Being loyal to her husband's house and being distant from her father's house is a virtue for a woman. What fault does she have?

Yang Pu died around the new year 939 — a death for which the Southern Tang emperor was much suspected of. Shortly after, in summer 939, Emperor Liezu had the Yang clan members confined to Yongning Palace (永寧宮) in Tai Prefecture (泰州, in modern Taizhou, Jiangsu), including Yang Lian's cousin Yang Gong (楊珙) the military governor of Kanghua Circuit (康化, headquartered in modern Chizhou, Anhui). Yang Lian, however, did not appear to be confined, and shortly after was offered the position of military governor of Kanghua. He declined at that time, asking to serve out the three-year mourning period for Yang Pu, and the Southern Tang emperor agreed.

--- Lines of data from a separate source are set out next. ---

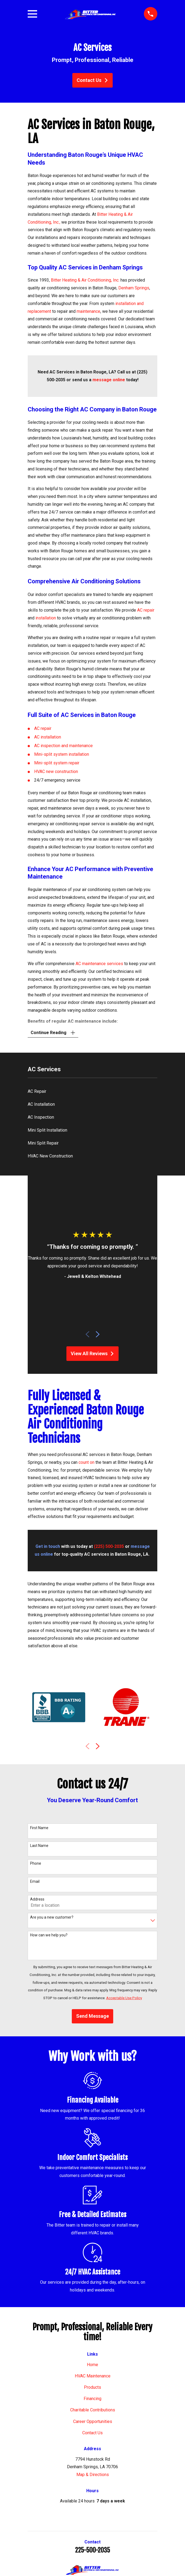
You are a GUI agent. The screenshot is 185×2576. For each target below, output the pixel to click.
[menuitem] (92, 1092)
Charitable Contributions (92, 2410)
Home (92, 2365)
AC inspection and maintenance (63, 745)
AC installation (47, 737)
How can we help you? (48, 1936)
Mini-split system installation (61, 754)
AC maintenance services (99, 963)
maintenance (88, 311)
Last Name (39, 1846)
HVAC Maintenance (93, 2376)
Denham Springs (133, 287)
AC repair (145, 610)
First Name (39, 1828)
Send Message (92, 2017)
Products (92, 2388)
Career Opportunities (92, 2422)
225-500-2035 (92, 2551)
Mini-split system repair (56, 762)
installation (45, 617)
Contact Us (92, 80)
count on (86, 1463)
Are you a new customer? (51, 1918)
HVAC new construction (56, 771)
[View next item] (98, 1335)
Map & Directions (92, 2475)
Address (37, 1900)
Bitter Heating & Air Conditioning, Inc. (85, 280)
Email (35, 1882)
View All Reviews (93, 1354)
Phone (35, 1864)
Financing (92, 2399)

However, it appeared that Yang Lian did accept the posting to Kanghua eventually, for he was referred to as the military governor of Kanghua in 940. (Corroborating this was that, in the biography of his wife Princess Yongxing, she was mentioned to have accompanied Yang Lian to Kanghua's capital Chi Prefecture (池州)). In spring 940, Yang Lian went to pay respects to his father's tomb, Pingling (平陵). As he was returning from Pingling, one night, when he was very drunk, he died in the boat. (The circumstances caused suspicions that the Southern Tang emperor ordered his death.) Emperor Liezu posthumously created him the Prince of Hongnong and gave him the posthumous name of Jing (靖, "comforting"). Princess Yongxing returned to the Southern Tang palace at Jinling, wore mourning clothes, and refused to remarry for the rest of her life, which did not last long.

== Notes and references ==

- Spring and Autumn Annals of the Ten Kingdoms, vol. 4.
- Zizhi Tongjian, vols. 276, 277, 281, 282.